A recent study from the University of Illinois Chicago (UIC) suggests that this method may not only be safe – but also highly effective – for individuals with Type 2 diabetes.
The research highlights the benefits of consuming meals within an eight-hour window, specifically from noon to 8 p.m., as participants adhering to this regimen experienced more weight loss over a six-month period than those who decreased their calorie intake by 25 percent.
This is significant given that the traditional advice for diabetics often focuses on calorie reduction.
Moreover, despite the differences in dietary methods, both sets of participants showcased similar reductions in their long-term blood sugar levels.
This was determined through a hemoglobin A1C test, which offers insight into blood sugar levels spanning the last three months.
The comprehensive study was focused on 75 participants, who were distributed into three distinct groups: time-restricted eating, calorie reduction, and a control group.
Over half a year, the research team meticulously measured the participants’ weight, waist circumference, blood sugar levels, among other critical health indicators.
Study senior author Krista Varady, a professor of Kinesiology and Nutrition at UIC, said the time-restricted eating group adapted to this regimen with surprising ease.
By contrast, many individuals in the calorie-reducing group struggled to follow the dietary recommendations.
The researchers believe this is partly because patients with diabetes are generally told to cut back on calories by their doctors as a first line of defense, so many of these participants likely had already tried – and struggled with – that form of dieting.
Notably, although the participants practicing time-restricted eating weren’t specifically advised to cut calories, the defined eating window inadvertently led them to do so.
“Our study shows that time-restricted eating might be an effective alternative to traditional dieting for people who can’t do the traditional diet or are burned out on it,” said Professor Varady. “For many people trying to lose weight, counting time is easier than counting calories.”
Importantly, the six-month study did not report any adverse events.
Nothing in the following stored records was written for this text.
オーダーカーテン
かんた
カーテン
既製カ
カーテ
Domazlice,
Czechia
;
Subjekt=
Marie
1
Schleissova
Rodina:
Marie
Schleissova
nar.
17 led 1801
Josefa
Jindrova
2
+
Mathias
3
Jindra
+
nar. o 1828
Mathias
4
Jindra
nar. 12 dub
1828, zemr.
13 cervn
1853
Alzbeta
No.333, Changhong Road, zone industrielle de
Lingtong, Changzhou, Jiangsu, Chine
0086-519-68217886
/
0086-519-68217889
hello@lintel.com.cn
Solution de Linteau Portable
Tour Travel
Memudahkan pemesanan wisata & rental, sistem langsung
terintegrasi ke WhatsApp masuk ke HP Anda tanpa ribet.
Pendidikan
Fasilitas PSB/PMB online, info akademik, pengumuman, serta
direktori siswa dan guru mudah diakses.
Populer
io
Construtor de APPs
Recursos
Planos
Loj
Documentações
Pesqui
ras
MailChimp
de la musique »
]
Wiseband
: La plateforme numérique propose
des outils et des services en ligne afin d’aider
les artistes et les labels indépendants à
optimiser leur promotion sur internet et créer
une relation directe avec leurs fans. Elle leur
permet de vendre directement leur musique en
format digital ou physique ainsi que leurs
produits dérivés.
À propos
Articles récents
Both occurrences of hypoglycemia (low blood sugar) and hyperglycemia (high blood sugar) remained consistent across the diet and control groups.
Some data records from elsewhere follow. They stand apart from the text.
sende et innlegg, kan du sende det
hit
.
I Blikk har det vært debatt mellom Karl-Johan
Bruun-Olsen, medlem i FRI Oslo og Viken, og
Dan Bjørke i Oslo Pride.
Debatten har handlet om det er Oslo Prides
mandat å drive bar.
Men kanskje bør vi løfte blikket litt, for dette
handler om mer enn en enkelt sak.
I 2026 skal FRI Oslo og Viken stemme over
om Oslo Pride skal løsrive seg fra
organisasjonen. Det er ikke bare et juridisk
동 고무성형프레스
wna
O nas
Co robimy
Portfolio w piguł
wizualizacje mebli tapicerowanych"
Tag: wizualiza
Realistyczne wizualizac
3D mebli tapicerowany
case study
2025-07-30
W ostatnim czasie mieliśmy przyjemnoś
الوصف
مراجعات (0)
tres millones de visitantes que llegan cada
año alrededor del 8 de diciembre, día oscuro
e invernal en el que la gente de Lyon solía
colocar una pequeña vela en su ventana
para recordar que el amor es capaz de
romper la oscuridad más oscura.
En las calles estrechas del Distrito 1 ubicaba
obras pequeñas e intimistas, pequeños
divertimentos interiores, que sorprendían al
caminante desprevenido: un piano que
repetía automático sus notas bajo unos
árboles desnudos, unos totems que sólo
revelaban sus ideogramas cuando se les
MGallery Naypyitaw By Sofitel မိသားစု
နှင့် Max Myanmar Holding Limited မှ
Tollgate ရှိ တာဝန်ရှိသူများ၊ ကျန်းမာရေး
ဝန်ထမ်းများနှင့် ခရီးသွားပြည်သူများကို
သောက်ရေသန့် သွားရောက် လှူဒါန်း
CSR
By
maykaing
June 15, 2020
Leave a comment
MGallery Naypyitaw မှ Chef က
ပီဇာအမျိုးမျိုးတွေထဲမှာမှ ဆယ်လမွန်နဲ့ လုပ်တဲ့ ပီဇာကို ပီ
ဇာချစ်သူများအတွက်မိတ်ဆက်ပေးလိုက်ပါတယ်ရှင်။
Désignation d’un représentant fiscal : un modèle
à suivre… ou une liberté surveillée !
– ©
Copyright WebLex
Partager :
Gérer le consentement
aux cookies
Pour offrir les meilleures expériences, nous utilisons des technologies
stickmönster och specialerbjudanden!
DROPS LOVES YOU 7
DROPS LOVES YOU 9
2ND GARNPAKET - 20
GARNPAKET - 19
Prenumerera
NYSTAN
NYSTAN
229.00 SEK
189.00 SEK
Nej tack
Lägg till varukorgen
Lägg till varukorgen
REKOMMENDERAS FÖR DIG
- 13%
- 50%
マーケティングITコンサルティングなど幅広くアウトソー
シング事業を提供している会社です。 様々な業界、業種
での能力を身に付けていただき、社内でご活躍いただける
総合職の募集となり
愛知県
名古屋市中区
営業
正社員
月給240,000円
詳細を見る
Given that an estimated 1 in 10 U.S. residents is diagnosed with diabetes – a figure projected to escalate to 1 in 3 by 2050 – the need for alternative dietary solutions is pressing.
While the study serves as an initial step in establishing the safety of intermittent fasting for Type 2 diabetics, Professor Varady emphasized the need for larger follow-up studies. She also noted that people with diabetes should consult their doctors before starting a time-restricted diet.
The research is published in the journal JAMA Network Open.